Many argue that these beliefs stem from the “cultural mandate of strength.” While this mandate does have positive attributes such as enhancing success with goals, assertiveness, and moral character, it also often results in a disregard for African American women’s physical and mental health, creating a dissonance between their “real self” and “ideal self.” The desire to be ‘strong’ was also found to factor into “levels of selflessness, powerlessness, and self-silencing that contributed to psychological distress and heightened risk for depression”(Beauboeuf-Lafontant, 2007).

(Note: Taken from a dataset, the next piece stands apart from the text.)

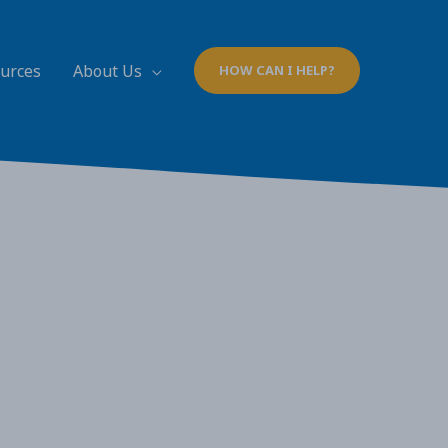
ources
About Us
HOW CAN I HELP?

Woods-Giscombé’s (2010) findings highlighted the fact that the Superwoman/ Strong Black Woman role is important in understanding mental health in African American Women, with functional implications for clinical practice. Woods- Giscombé advocates for an embodied approach, which “moves beyond practical explanations and incorporates contextual factors emphasizing how an individual’s subjective experience influences health behaviors.” This approach would be more apt to taking into consideration cultural as well as psychosocial factors specific to the Superwoman role, such as putting other’s needs and personal health before one’s own. Woods-Giscombé argues that health care practitioners aware of the Superwoman role and its potential impact on psychological, as well as physical, health might be able to not only better understand their patient’s lived experiences, but also have an enhanced ability to implement into their clinical practice a culturally appropriate means of patient education and counseling.
An example of an already existing culturally informed intervention is the Grady Nia Project, which works to provide services and support to abused and suicidal African American women. Creators of the project worked to construct a treatment plan specific to the cultural backgrounds of its participants. The Grady Nia Project incorporates elements of Afrocentric theory, and is also influenced by Black feminism/womanism. The model emphasizes culturally relevant coping strategies such as spirituality and religious involvement, provides the opportunity to build networks for emotional support, and promotes positive health through validation. Perhaps most importantly, the Grady Nia Project addresses elements of the Superwoman schema and emphasizes creating a healthier image of strength for African American women. By addressing risk and protective factors specific to this community, the project seeks to create a culturally meaningful treatment plan and resources with which to support the women (Davis, Bethea, Rhodes, Arnette, Graves, and Harp, 2009).
The death of Karyn Washington was a reminder, amongst the extreme cultural taboo, that suicide is anything but a myth within the African American community. Shouldering the weight and the burden of the Black Superwoman Syndrome, African American women’s mental health is suffering. In addition to removing barriers to treatment, improving access to treatment, and removing general stigma associated with mental health treatment, perhaps the next most critical step for the African American community is redefining the cultural conceptualization of strength. As mental health activist Terrie Williams explains, “I think we have to redefine what strong is. Because being strong means to let the tears flow, it means to share your story because you will immeasurably transform somebody else’s life by doing so.” Strength need not be self-destructive, and this is an important lesson for all women.